Collection entries:
****

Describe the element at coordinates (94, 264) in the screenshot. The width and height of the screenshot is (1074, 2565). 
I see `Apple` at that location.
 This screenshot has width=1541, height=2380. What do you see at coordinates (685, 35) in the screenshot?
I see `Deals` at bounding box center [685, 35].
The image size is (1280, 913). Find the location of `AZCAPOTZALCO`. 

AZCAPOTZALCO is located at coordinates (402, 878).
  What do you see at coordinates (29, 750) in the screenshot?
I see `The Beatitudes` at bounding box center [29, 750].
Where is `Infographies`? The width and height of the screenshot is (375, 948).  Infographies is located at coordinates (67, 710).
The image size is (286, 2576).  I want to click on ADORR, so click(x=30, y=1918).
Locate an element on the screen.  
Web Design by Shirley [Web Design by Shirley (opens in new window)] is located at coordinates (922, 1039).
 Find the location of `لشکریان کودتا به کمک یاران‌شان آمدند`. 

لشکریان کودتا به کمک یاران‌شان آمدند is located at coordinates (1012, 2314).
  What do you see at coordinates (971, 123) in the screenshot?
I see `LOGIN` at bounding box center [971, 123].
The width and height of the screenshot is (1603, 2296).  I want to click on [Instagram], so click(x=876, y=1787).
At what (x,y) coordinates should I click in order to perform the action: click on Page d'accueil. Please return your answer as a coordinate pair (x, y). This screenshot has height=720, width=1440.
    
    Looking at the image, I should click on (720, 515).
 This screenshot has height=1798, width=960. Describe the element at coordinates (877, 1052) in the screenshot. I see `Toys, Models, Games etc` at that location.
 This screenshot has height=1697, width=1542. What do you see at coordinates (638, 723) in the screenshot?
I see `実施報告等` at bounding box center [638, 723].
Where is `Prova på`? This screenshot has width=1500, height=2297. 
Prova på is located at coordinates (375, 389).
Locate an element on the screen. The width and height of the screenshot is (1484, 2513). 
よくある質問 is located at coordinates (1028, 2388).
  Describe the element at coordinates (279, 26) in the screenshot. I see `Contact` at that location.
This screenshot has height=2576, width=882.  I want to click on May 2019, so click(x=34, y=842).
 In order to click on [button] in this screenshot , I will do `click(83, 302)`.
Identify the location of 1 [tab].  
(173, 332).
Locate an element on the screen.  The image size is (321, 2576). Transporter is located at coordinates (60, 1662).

****

EXERCISE: The answer should consist only of the lines from the one containing "In order to click" through the last line of the data, given again exactly.

SOLVED PROBLEM:
 In order to click on [button] in this screenshot , I will do `click(83, 302)`.
Identify the location of 1 [tab].  
(173, 332).
Locate an element on the screen.  The image size is (321, 2576). Transporter is located at coordinates (60, 1662).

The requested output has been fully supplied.